In the prevention of MI in patients with AF, there is a lack of knowledge on the protective role of OAC therapy and modifiable risk factors on MI risk. Ideally, types of OAC drug should be compared in randomized controlled trials powered for MI as a primary outcome. In addition, we suggest future studies comparing rate and rhythm control, as well as risk factor modification, in patients with AF for the prevention of MI. Another potential study direction is the comparison of catheter ablation and pharmacological rhythm control and risk of MI in patients with AF. For the prevention of AF in patients with MI, the potential effects of new drugs, such as sodium–glucose cotransporter 2 inhibitors should be investigated. In addition, antithrombotic regimens for NSTEMI, STEMI and chronic ischaemic heart disease in patients with AF treated with OACs are still challenging and should be investigated further.

Conclusions

The association between AF and MI is bidirectional, and the pathogenesis of their co-occurrence is multifactorial. AF and MI not only share common risk factors leading to their co-existence, but each condition also increases the risk of subsequently experiencing the other through direct and indirect mechanisms. The coexistence of AF and MI is associated with worse prognosis than each condition alone, with increased mortality and risk of HF and ischaemic stroke, emphasizing the importance of prevention and management of both conditions. Understanding of the increased risk of adverse events in patients with both conditions should lead future studies to focus on preventive measures for MI in patients with AF and vice versa. Finally, balancing the risk between bleeding and thrombotic events is challenging in the management of patients with concomitant AF and MI and needs to be further explored.

Key points.

  • Atrial fibrillation (AF) is a risk factor for myocardial infarction (MI); the rate of MI is approximately 50% higher in patients with AF than in those without AF.

  • MI is associated with subsequent AF, and the rate of AF is particularly high in the first days after MI.

  • The bidirectional association between AF and MI might be partly explained by indirect mechanisms related to shared risk factors such as age, sex, modifiable risk factors, comorbidities and social determinants of health.

  • There are several mechanisms through which one condition can lead directly to the other, such as coronary embolism, oxygen supply–demand mismatch, atrial ischaemia, cardiac remodelling and inflammation.

  • Patients with coexisting AF and MI have an increased risk of stroke, heart failure and death compared with those with either condition alone, emphasizing the importance of prevention and management.

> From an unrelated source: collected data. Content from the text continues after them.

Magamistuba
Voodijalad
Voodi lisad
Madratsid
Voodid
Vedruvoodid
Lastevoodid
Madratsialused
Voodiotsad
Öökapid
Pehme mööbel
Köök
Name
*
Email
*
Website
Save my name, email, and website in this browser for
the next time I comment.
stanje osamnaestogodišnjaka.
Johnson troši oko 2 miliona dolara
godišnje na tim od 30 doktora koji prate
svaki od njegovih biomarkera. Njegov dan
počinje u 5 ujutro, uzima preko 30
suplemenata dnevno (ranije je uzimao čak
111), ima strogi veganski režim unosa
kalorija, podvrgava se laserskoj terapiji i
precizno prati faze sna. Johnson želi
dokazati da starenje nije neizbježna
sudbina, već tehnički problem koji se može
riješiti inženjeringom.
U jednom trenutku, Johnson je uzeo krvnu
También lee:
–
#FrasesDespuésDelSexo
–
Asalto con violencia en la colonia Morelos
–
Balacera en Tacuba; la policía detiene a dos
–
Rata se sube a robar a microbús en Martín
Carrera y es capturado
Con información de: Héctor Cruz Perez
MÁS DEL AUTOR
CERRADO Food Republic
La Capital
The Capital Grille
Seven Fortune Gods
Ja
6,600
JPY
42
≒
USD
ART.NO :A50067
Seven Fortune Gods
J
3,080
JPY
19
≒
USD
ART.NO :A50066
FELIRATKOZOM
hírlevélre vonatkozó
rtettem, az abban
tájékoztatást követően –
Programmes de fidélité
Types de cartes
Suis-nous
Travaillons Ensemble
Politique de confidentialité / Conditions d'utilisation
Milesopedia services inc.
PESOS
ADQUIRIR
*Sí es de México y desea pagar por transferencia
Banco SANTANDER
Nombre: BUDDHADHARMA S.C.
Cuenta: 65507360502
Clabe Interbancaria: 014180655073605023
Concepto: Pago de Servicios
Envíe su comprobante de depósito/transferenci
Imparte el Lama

  • Medical treatment in patients with both AF and MI is challenging, owing to the need to balance the risks of thromboembolic complications, bleeding and stent thrombosis.

Acknowledgements

T.C.F. is supported by Aarhus University, Region Midtjyllands Sundhedsvidenskabelig Forskningsfond (A3116), Helsefonden (20-B-0206) and the Danish Agency for Higher Education and Science (EliteForsk 2025-00072B). S.R.P. is supported by NIH grant 5R01HL128914-04. H.L. is supported by the European Commission Grant (Agreement No 847770) and NIH U01AG068221. L.T. is supported by the American Heart Association (18SFRN34150007). E.J.B. is supported by the NIH (2R01 HL092577, 1R01 HL141434 01A1, 2U54HL120163, 1R01AG066010 and 1R01AG066914) and the American Heart Association (18SFRN34110082). J.K. received funding from the Marie Sklodowska-Curie Actions under the European Union’s Horizon 2020 research and innovation programme (agreement No. 838259).

Footnotes

Competing interests

The authors declare no competing interests.

Review criteria

Several PubMed searches were conducted, using different combinations of MESH terms and non-MESH terms. These searches yielded 14,645 studies that were screened by title, after which, 723 studies were eligible for inclusion and assessed by abstract; 516 studies were excluded 207 studies were assessed by full text. Finally, 172 studies were included in the Review.